"Any special ladies in the house tonight?" asks the saucy R&B star. He's met with a filling-shattering wail from the predominantly female crowd who can't get enough of this artist's "thang". Everythang’s a “thang” in Trey Songz’s world, a place where everythang revolves around bouts of rumpy pumpy.
His songs and their titles are determinedly lewd. Tracks such as "Dive In" (“Baby girl hold your breath/ We about to get so wet/ Swimming in your body, let me dive in”), “I Invented Sex” (“I want your body like right now/ You know I live a magnum lifestyle/ Baby, turn the lights down/ And I’m a turn you on”) and "Panty Wetter".

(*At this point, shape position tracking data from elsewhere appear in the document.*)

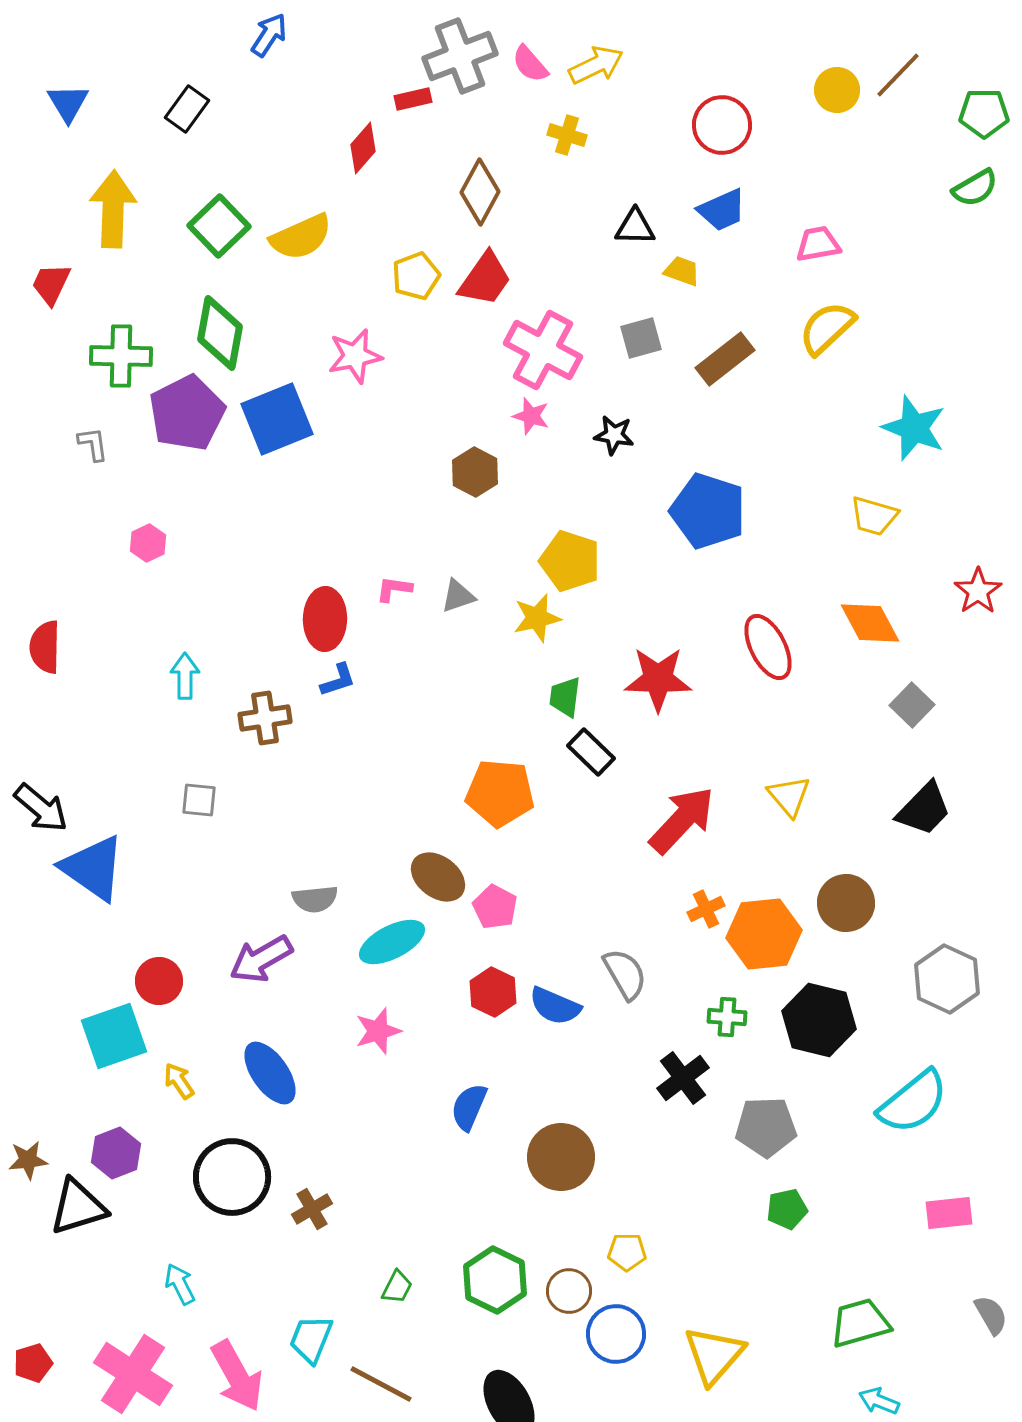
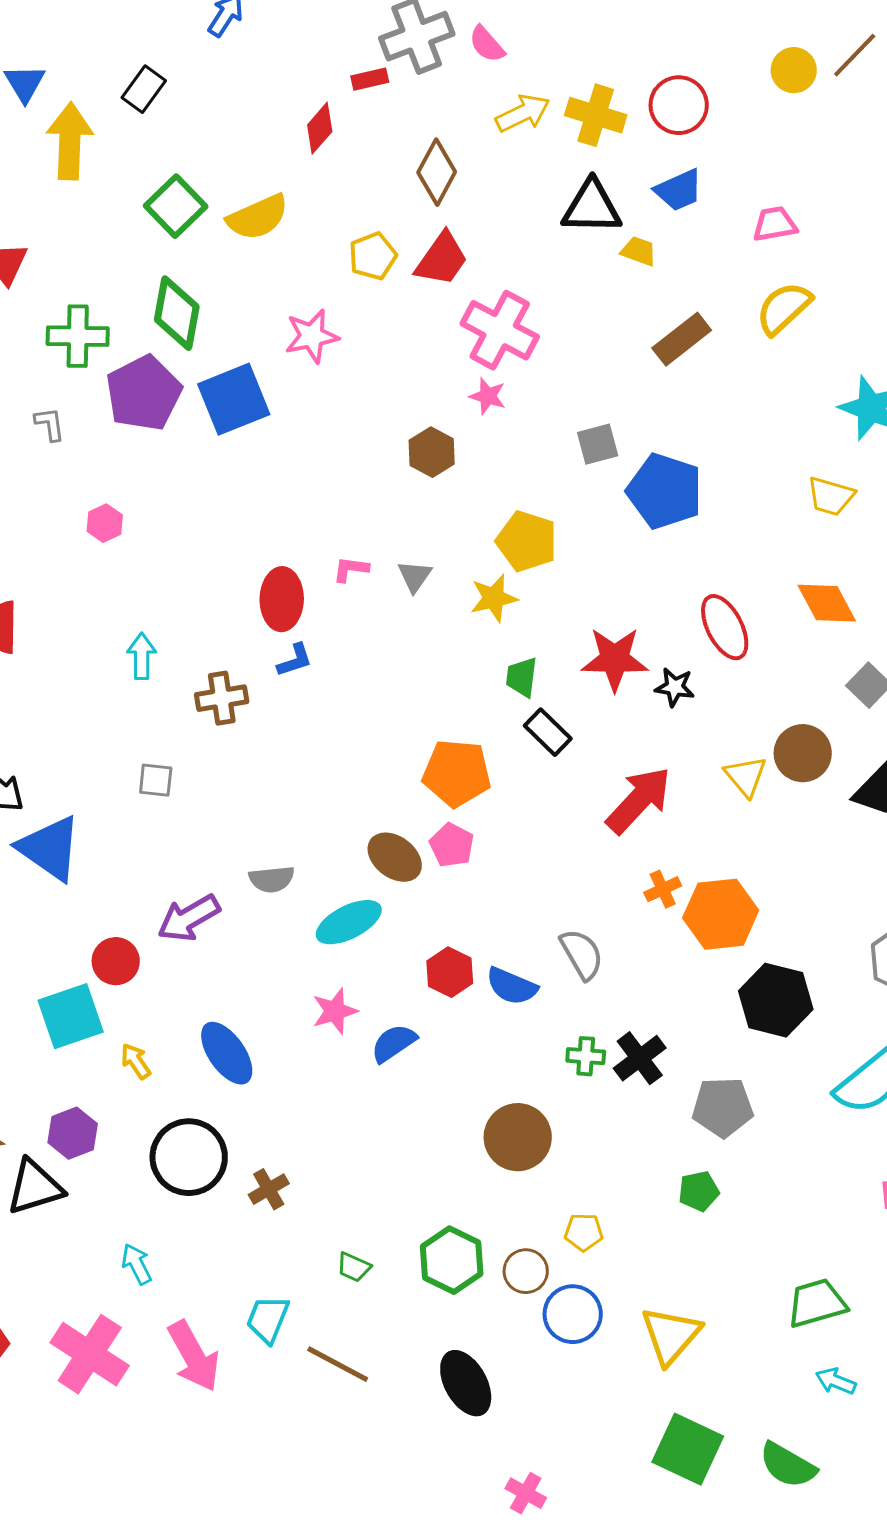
yellow arrow: (596, 65) -> (523, 113), moved
yellow cross: (567, 135) -> (596, 115), moved, size x1.5
yellow arrow: (113, 209) -> (70, 141), moved
black triangle: (635, 227) -> (592, 207), size x1.5
gray square: (641, 338) -> (598, 444), moved
black star: (614, 435) -> (675, 687), moved
gray triangle: (458, 596) -> (415, 576), turned -36
brown circle: (846, 903) -> (803, 753), moved
pink pentagon: (495, 907) -> (452, 845), moved
purple arrow: (261, 959) -> (189, 918), moved
green cross: (727, 1017) -> (586, 1056), moved
blue semicircle: (469, 1107) -> (394, 1043), moved, turned 33
green pentagon: (787, 1209) -> (699, 1191), moved
green trapezoid: (397, 1287) -> (354, 1267), turned 87

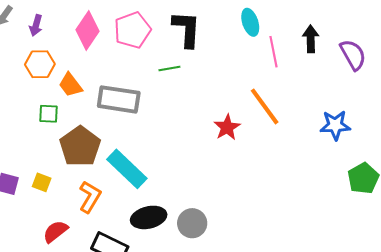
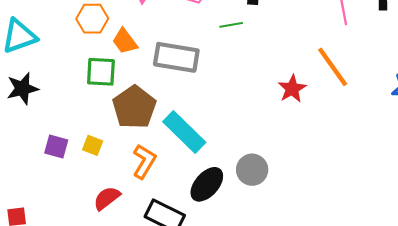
green square: (49, 114) -> (101, 72), size x1.4
black ellipse: (149, 217) -> (207, 184), turned -36
gray circle: (192, 223) -> (252, 170), moved

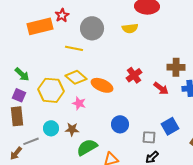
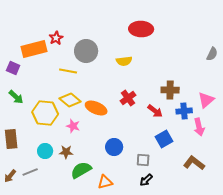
yellow semicircle: (130, 28) -> (124, 61), moved
purple square: (19, 95) -> (13, 68), moved
blue square: (170, 126) -> (164, 139), moved
gray line: (31, 141) -> (30, 172), moved

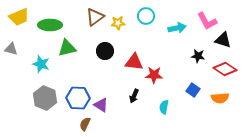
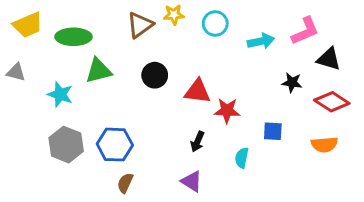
pink L-shape: (207, 21) -> (305, 31), turned -85
yellow star: (118, 23) -> (174, 15), moved
blue square: (193, 90) -> (273, 131), moved, turned -32
purple triangle: (101, 105) -> (192, 181), moved

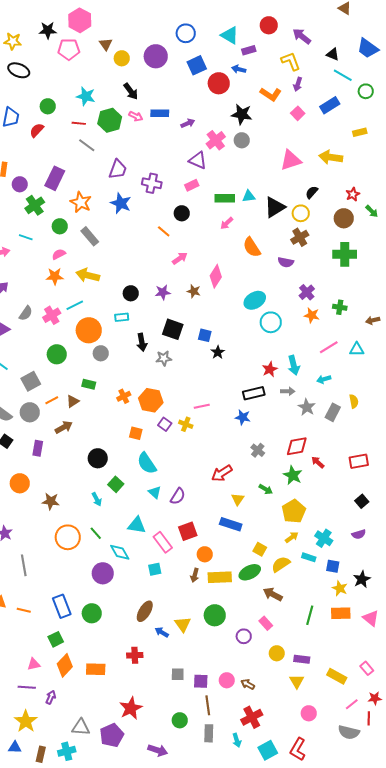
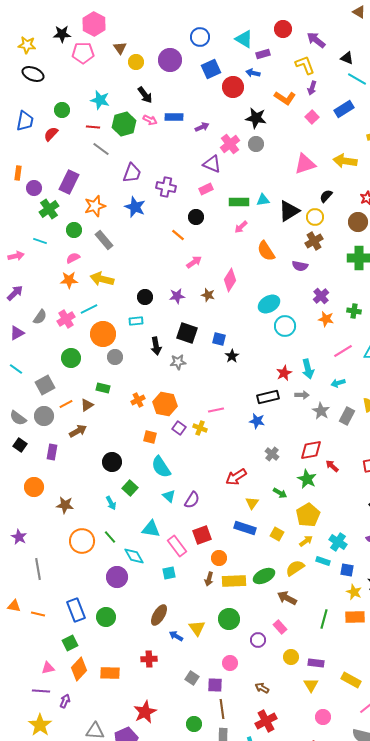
orange star: (81, 202) -> (95, 206), turned 30
yellow square: (260, 549) -> (277, 534), moved
gray square: (178, 674) -> (192, 678), turned 32
pink circle: (227, 680) -> (230, 663), moved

He can't stop banging on about sex. During one small stage break we're treated to a video of Songz dressed only in his black undies, performing press-ups and admiring himself in the mirror after a shower. His adoring hordes love it, hollering "Trey" throughout. When a semi-clad woman enters the video, they boo. It's panto.
"Don't let anyone get in the way of your dreams, I mean that... I love myself," he boasts midway through " Successful". And the 28-year-old Virginian with movie-star looks (he's just appeared as the hero in the latest Chainsaw Massacre film) is an undoubted success. Tremaine "Trey" Aldon Neverson has filled a R&B gap, benefiting hugely from Chris Brown's fall from grace in 2009. He's gone from mid-table lounge lizard to top pouter, and his latest, 18-song album, Chapter V, is graced with turns by hip-hop heavy hitters such as Diddy, Lil Wayne and Rick Ross.
However, in an R&B scene emboldened and invigorated by the likes of The Weeknd and, particularly, Frank Ocean, the retro-feeling Songz is the sort of run-of-the-mill smoothie who graces music-video stations from here to Jakarta. He deals in mass market, X Factor-friendly hip-hop, with dollops of sexual innuendo, but is ultimately about as dangerous as Fifi and the Flowertops.
This generous two-hour show is quite often an ordeal, only occasionally redeemed when Songz vaguely sounds like Prince doing "International Lover" or when he adopts some theatricality as he does on " Bad News" where the preening rapper prays for forgiveness and falls to his knees.
Ultimately, it's a slick and polished performance where Trey says all the right thangs to the ladeez - "Ever had a man that you didn't understand?" and "You know everytime I leave, I miss y'all" - but if you're a non-believer this is a crushingly tiresome experience.